Anno di pubblicazione: 2014

Buozzi, operaio socialista di umili origini, costretto a lasciare la scuola a undici anni
ma deciso ad acquisire competenze per conoscere il mestiere e la politica, fu ai vertici della
Fiom e Cgdl. Il suo percorso è stato fin qui un po’ appiattito, da un lato, sull’esilio a cui
fu costretto dalla fine del 1926, quando rifiutò l’autoscioglimento della Cgdl (accettato
nel 1927 da Rigola e D’Aragona, ma non da una Cgdl clandestina guidata in Italia da
Ravazzoli), rifondò a Parigi l’organizzazione (ne era stato l’ultimo segretario) facendola
aderire alla Concentrazione antifascista e riconoscere dalla Fsi di Amsterdam. Dall’altro
sul biennio 1943-1944 in cui, dopo la detenzione iniziata nel 1941 in Francia, con Di
Vittorio egli fu un protagonista delle trattative per la rinascita della Cgil in Italia.
Il contributo di Buozzi alle lotte operaie degli anni ’10 e ’20 non era stato affrontato
così a fondo dalla storiografia.
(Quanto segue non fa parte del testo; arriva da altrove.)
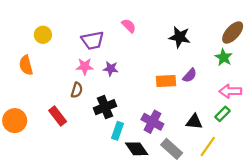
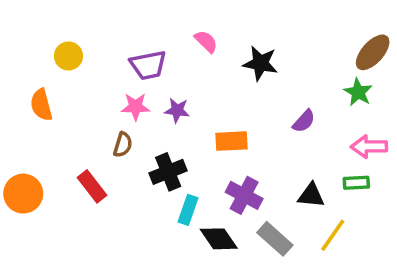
black star: (180, 37) -> (260, 63), moved
orange rectangle: (166, 81) -> (231, 141), moved
green rectangle: (222, 114) -> (356, 183), turned 42

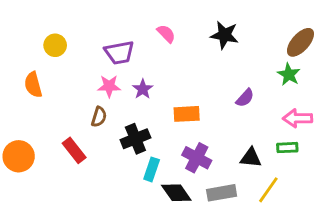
black star: (260, 63) -> (225, 35), moved
purple star: (177, 110) -> (143, 89), turned 30
gray rectangle: (275, 239) -> (222, 193), turned -52

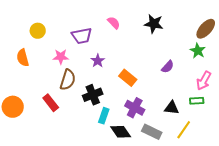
pink star: (109, 86) -> (61, 57), moved
orange rectangle: (187, 114) -> (128, 78), turned 42
brown semicircle: (99, 117) -> (68, 80), size x1.5
pink arrow: (298, 118) -> (204, 81), turned -60
gray rectangle: (222, 193) -> (152, 132), turned 36

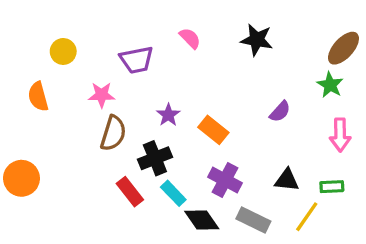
purple star: (98, 61) -> (168, 115), moved
pink arrow: (204, 81) -> (340, 135), turned -30
green rectangle: (197, 101) -> (332, 187), moved
red rectangle: (51, 103) -> (130, 192), moved
cyan rectangle: (104, 116) -> (173, 193), turned -63

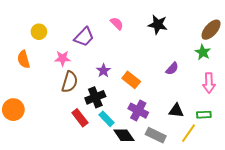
purple trapezoid: (137, 60) -> (84, 37), turned -35

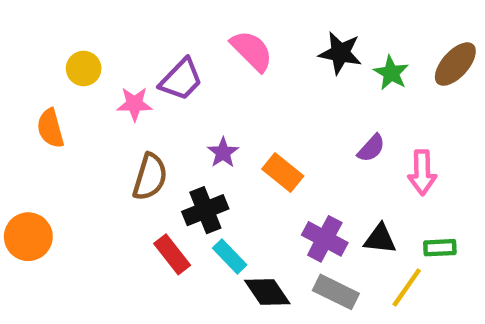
pink semicircle: (117, 24) -> (252, 51), size x1.5
green star: (203, 52) -> (391, 73), moved
pink star: (62, 58) -> (134, 104), moved
pink arrow: (209, 83) -> (422, 172), moved
purple cross: (138, 111) -> (325, 239), moved

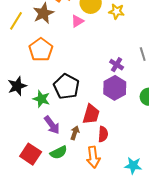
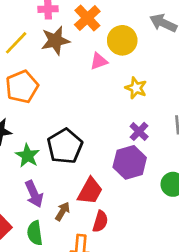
yellow star: (117, 11) -> (136, 88), moved
orange pentagon: (41, 50) -> (22, 87), moved
green semicircle: (59, 152) -> (35, 233), turned 96

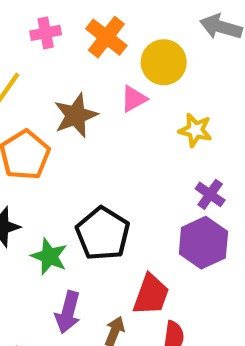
brown star: (55, 41) -> (76, 115), moved
purple arrow: (34, 194) -> (68, 312), turned 48

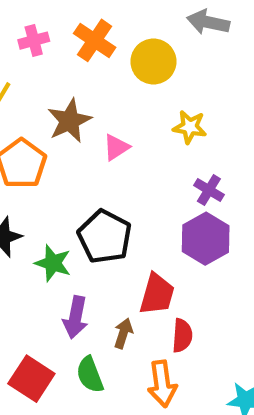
pink triangle: (134, 99) -> (116, 147), moved

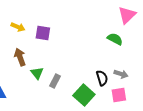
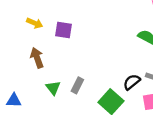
green triangle: (37, 73) -> (53, 88), moved
black semicircle: (102, 78) -> (132, 82), turned -112

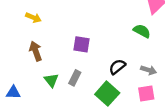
purple square: (64, 30) -> (81, 44), moved
black semicircle: (132, 82) -> (117, 67), moved

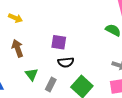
black semicircle: (117, 67) -> (66, 62), moved, turned -147
gray rectangle: (75, 78) -> (51, 84), moved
L’ampio e documentato libro di Mammarella colma la
lacuna sebbene, per la fase dell’esilio, non offra materiale d’archivio reperito in Francia.
Buozzi, segretario della Fiom dal 1912, ancor prima di lottare contro i fascisti fu coinvolto
in violente dispute interne al mondo socialista, nel Psi come nel sindacato. Rifiutò le
posizioni dei massimalisti e dei sindacalisti rivoluzionari, senza però aderire alla linea di
una parte dei riformisti che, non solo secondo Buozzi, tendeva a rinunciare al socialismo
gradualista in cambio di accordi tra lavoratori e capitalisti frutto più delle concessioni
degli imprenditori che di una lotta di ampio respiro, finalizzata ad ampliare i diritti fondamentali
delle masse.
Fautore delle otto ore e dei Consigli di fabbrica (diversamente intesi da «L’Ordine
Nuovo» di Gramsci), Buozzi entrò in Parlamento nel 1920 vivendo con partecipazione
l’occupazione delle fabbriche, foriera di grandi speranze ma presto tradottasi in una sconfitta
per l’intero movimento operaio. Tra i fondatori del Psu, Buozzi fu candidato dal duce
a presiedere un ministero nel suo primo governo. Ma la strumentale offerta di Mussolini
(che tentò un altro abboccamento con Buozzi nel 1929 attraverso il fratello Antonio e
Villani), lungi dal costituire un mezzo di pacificazione tra i fascisti (unici aggressori) e
una sinistra sulla difensiva, indicò che la battaglia per la salvaguardia della legalità liberale
era persa. Ciò anche a causa del settarismo dei comunisti e dell’incapacità delle altre forze
antifasciste di esprimere una comune piattaforma politica dopo il delitto Matteotti, che
aprì la fase di massima debolezza del duce di fronte all’opinione pubblica.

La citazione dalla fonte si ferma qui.